|
|
Berlin (ddp). Nahezu unbemerkt hat Deutschland inmitten des monatelangen Wahlkampftrubels in punkto Kinderbetreuung einen Riesenschritt nach vorn gemacht. Wer bisher fremde Kinder zu Hause betreuen wollte, konnte dies in der Regel auch tun - unabhängig von seiner Ausbildung oder Berufserfahrung. Pädagogische Kenntnisse waren nicht notwendig. Damit ist es jetzt vorbei.

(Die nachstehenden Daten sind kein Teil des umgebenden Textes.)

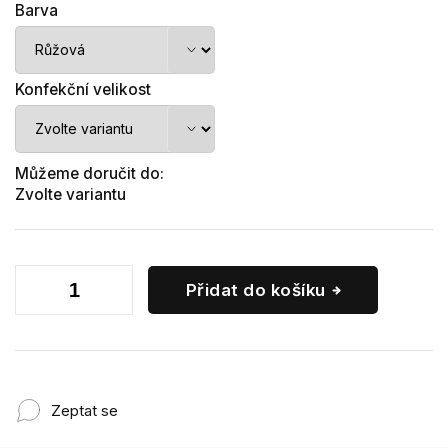
Barva
Konfekční velikost
Můžeme doručit do:
Zvolte variantu
Přidat do košíku
Zeptat se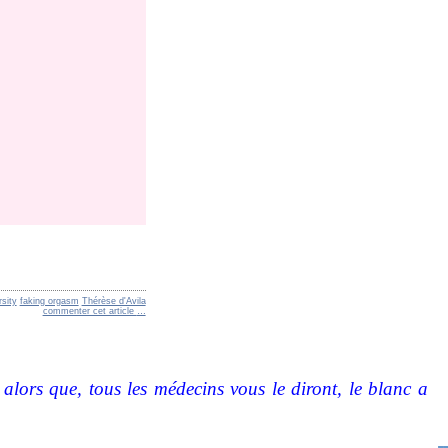
sity
faking orgasm
Thérèse d'Avila
commenter cet article
…
lors que, tous les médecins vous le diront, le blanc a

Laut Paragraph 43 des im Juli 2005 geänderten Gesetzes zur Weiterentwicklung der Kinder- und Jugendhilfe (kurz "KICK" genannt) brauchen Tageseltern künftig eine Erlaubnis und müssen eine Qualifizierung nachweisen. Diese Pflicht gilt für alle diejenigen, die Kinder außerhalb ihres Haushalts mehr als 15 Stunden wöchentlich und länger als drei Monate gegen Entgelt betreuen.
Das Kick ist der zweite Schritt, der dazu beitragen soll, die bisher stiefmütterlich behandelte Kindertagespflege hier zu Lande zu modernisieren und die schätzungsweise rund 190 000 Tagesmütter aus einer Art Grauzone herauszuholen. Den Anfang hatte das Tagesbetreuungsausbaugesetz (TAG) gemacht, das 2005 in Kraft trat. Es sieht vor, bis zum Jahr 2010 in den alten Bundesländern bis zu 230 000 zusätzliche Plätze in Krippen und Tagespflege einzurichten. 48 000 weitere Tagesmütter würden dafür gebraucht. Sie alle müssen sich laut Gesetz qualifiziert haben und eine Pflegeerlaubnis besitzen.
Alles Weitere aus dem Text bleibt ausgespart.